From the data, return each line holding the word "электричество".

Top of Provided material

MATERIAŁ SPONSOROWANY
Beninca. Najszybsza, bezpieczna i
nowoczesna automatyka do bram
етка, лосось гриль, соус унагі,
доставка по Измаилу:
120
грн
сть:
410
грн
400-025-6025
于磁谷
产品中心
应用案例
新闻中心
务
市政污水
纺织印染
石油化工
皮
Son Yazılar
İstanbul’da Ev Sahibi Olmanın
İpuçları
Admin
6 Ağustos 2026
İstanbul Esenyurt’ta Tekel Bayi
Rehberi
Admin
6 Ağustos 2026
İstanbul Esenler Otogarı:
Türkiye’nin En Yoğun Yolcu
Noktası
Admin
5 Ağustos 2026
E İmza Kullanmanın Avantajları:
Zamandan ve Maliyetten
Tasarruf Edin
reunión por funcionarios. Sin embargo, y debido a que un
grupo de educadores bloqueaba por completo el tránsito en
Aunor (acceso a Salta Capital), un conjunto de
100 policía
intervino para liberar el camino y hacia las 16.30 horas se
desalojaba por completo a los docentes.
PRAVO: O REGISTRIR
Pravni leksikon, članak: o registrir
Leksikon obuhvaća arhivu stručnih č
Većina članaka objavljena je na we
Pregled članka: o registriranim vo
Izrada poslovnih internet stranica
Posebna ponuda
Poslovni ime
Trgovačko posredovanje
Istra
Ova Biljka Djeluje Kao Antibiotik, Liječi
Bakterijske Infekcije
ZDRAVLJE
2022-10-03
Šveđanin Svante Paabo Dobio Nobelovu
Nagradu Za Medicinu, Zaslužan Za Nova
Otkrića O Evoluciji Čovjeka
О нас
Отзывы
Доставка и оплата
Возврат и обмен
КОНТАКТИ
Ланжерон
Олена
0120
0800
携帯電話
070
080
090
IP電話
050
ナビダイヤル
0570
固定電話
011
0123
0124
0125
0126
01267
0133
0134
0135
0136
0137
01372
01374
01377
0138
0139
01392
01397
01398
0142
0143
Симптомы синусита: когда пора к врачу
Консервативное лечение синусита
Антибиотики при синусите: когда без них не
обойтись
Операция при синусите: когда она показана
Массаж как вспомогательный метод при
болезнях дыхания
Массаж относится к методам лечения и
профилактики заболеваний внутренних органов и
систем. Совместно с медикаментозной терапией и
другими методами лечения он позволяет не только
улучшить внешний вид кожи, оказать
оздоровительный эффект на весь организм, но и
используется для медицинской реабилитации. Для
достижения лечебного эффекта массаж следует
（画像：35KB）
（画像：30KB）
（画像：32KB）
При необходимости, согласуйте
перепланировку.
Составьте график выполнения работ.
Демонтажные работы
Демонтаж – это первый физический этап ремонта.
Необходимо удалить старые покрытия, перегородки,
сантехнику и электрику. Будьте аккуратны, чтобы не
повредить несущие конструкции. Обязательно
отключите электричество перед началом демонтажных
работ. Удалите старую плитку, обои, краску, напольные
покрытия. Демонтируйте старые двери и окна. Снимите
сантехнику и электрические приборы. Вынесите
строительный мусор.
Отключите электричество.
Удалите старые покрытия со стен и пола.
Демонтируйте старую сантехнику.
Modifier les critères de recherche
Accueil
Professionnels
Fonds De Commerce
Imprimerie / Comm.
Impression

Bottom of Provided material

Task output =
отключите электричество перед началом демонтажных
Отключите электричество.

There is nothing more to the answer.